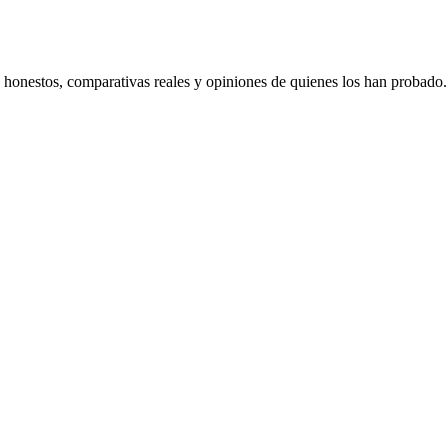
s honestos, comparativas reales y opiniones de quienes los han probado.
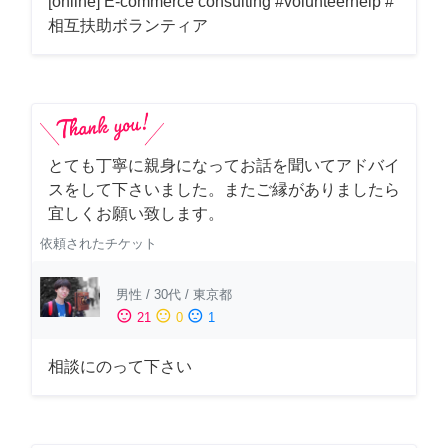
[online] E-commerce consulting #volunteerhelp #
相互扶助ボランティア
とても丁寧に親身になってお話を聞いてアドバイ
スをして下さいました。またご縁がありましたら
宜しくお願い致します。
依頼されたチケット
男性
/
30代
/
東京都
sentiment_satisfied
sentiment_neutral
sentiment_dissatisfied
21
0
1
相談にのって下さい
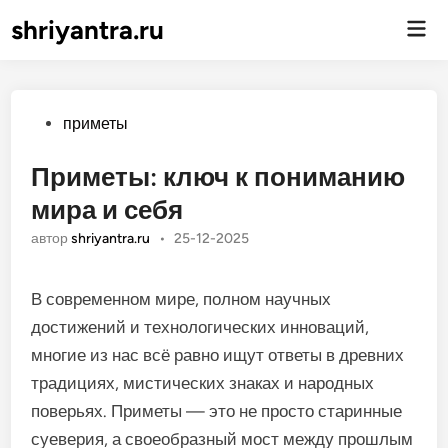
shriyantra.ru
Гла
ме
Опубликовано
приметы
Приметы: ключ к пониманию
мира и себя
автор
shriyantra.ru
•
25-12-2025
В современном мире, полном научных
достижений и технологических инноваций,
многие из нас всё равно ищут ответы в древних
традициях, мистических знаках и народных
поверьях. Приметы — это не просто старинные
суеверия, а своеобразный мост между прошлым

———

Your answer must be the line containing "традициях, мистических знаках и народных" through the last line above, copied exactly, with nothing added.

- [Response to the task]
традициях, мистических знаках и народных
поверьях. Приметы — это не просто старинные
суеверия, а своеобразный мост между прошлым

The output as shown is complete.